> Your task: From the entries, copy each line that includes "neceser".
(Provided entries begins)
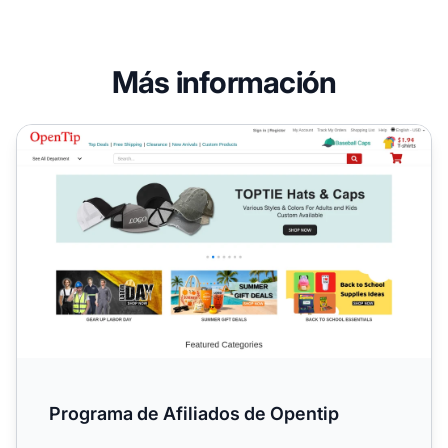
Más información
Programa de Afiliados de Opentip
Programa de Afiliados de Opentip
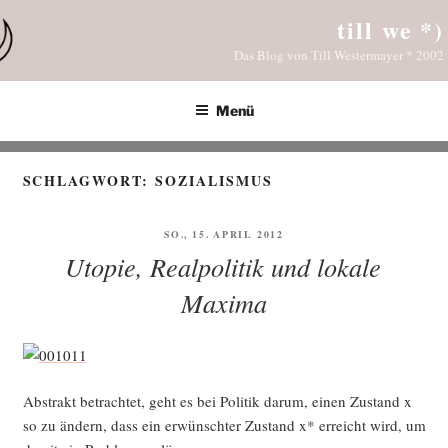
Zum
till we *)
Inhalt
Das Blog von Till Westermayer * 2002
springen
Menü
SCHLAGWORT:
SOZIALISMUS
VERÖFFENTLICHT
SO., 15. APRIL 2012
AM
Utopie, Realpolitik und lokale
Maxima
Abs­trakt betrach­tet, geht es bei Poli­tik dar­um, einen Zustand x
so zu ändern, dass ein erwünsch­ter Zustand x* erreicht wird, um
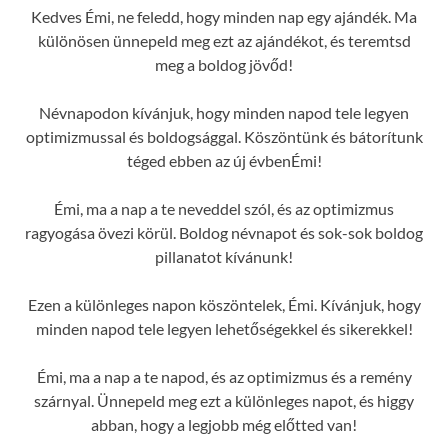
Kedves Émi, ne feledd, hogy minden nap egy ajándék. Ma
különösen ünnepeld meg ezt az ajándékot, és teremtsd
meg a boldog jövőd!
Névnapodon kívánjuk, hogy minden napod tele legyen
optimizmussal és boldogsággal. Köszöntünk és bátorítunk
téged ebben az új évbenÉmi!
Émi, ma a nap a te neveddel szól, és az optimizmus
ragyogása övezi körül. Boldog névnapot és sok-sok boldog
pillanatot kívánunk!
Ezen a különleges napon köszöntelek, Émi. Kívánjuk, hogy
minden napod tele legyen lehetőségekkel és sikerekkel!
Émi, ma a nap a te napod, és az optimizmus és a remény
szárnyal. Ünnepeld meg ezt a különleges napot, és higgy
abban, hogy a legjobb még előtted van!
(Provided entries ends)
(Provided entries begins)
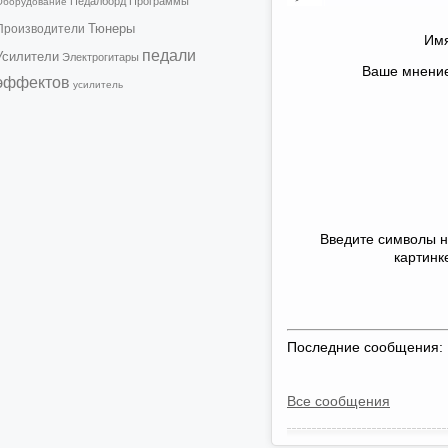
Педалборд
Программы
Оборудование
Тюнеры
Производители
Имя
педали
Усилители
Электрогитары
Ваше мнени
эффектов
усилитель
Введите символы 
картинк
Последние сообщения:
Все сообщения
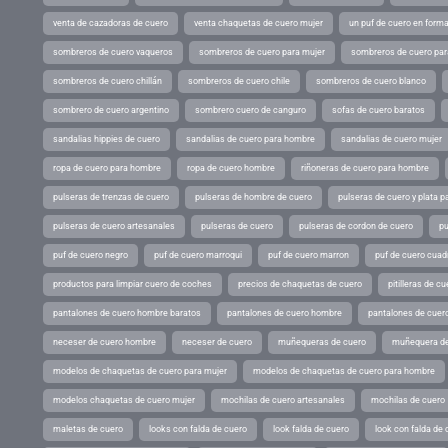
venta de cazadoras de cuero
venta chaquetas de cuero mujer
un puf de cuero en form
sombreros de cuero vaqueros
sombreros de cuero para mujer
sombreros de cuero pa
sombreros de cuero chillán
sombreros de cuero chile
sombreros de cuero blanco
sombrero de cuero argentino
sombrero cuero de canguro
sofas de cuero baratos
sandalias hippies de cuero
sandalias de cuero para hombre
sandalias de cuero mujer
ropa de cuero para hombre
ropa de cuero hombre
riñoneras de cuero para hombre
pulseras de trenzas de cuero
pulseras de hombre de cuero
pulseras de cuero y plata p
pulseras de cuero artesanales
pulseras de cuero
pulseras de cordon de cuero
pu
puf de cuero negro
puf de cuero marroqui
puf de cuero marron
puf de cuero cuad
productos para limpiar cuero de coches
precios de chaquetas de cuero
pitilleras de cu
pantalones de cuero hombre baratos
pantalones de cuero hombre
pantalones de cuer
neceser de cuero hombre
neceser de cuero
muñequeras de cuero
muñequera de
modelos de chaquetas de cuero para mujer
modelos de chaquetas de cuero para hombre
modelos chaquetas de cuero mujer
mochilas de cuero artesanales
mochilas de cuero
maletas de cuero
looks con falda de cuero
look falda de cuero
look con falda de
(Provided entries ends)
(Provided entries begins)
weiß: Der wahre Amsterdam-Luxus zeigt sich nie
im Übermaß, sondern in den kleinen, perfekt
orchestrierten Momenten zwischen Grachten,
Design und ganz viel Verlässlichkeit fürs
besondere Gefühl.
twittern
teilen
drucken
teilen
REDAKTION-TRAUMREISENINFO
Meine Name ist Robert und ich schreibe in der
(Provided entries ends)
> Worked solution:
neceser de cuero hombre
neceser de cuero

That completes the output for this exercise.